**PROBLEM:** Reproduce the entries shown below only from the line with "noble, as the" down to the line with "responsibilities that may be difficult to", keeping both end lines and copying each one exactly.

**SUPPLIED DATA:**

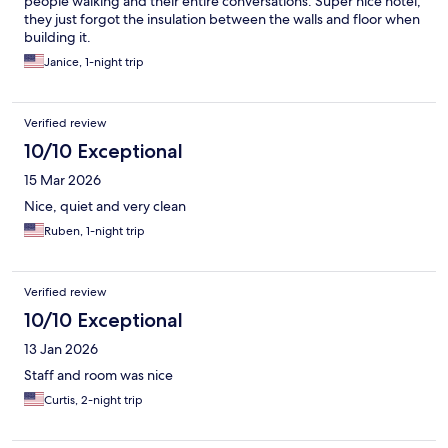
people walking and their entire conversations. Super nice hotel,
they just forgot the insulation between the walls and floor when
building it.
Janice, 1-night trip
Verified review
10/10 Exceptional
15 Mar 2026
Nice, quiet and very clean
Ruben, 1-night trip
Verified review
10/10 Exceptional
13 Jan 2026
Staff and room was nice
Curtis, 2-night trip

--

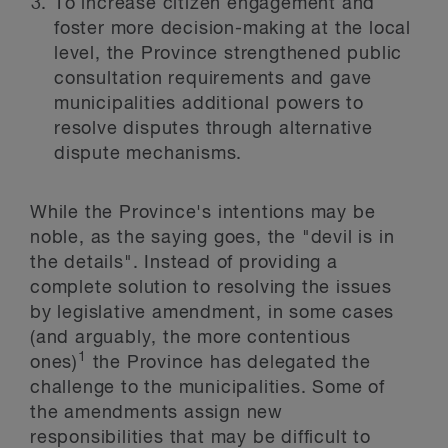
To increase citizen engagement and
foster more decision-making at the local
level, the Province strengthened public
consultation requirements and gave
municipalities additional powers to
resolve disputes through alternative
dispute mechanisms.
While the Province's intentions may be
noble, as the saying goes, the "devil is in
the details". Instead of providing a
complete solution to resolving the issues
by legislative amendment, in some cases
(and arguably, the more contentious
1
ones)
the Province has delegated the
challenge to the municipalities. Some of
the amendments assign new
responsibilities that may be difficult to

...

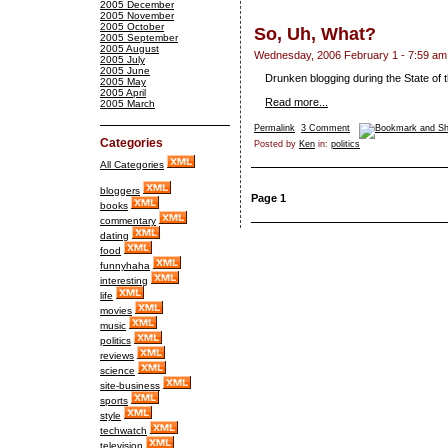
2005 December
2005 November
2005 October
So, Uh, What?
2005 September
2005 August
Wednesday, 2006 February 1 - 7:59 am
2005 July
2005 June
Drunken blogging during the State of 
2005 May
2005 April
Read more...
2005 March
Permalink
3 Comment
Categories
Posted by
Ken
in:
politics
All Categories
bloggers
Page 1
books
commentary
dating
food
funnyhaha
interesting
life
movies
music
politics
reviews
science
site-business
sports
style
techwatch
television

**YOUR RESPONSE:**
noble, as the saying goes, the "devil is in
the details". Instead of providing a
complete solution to resolving the issues
by legislative amendment, in some cases
(and arguably, the more contentious
1
ones)
the Province has delegated the
challenge to the municipalities. Some of
the amendments assign new
responsibilities that may be difficult to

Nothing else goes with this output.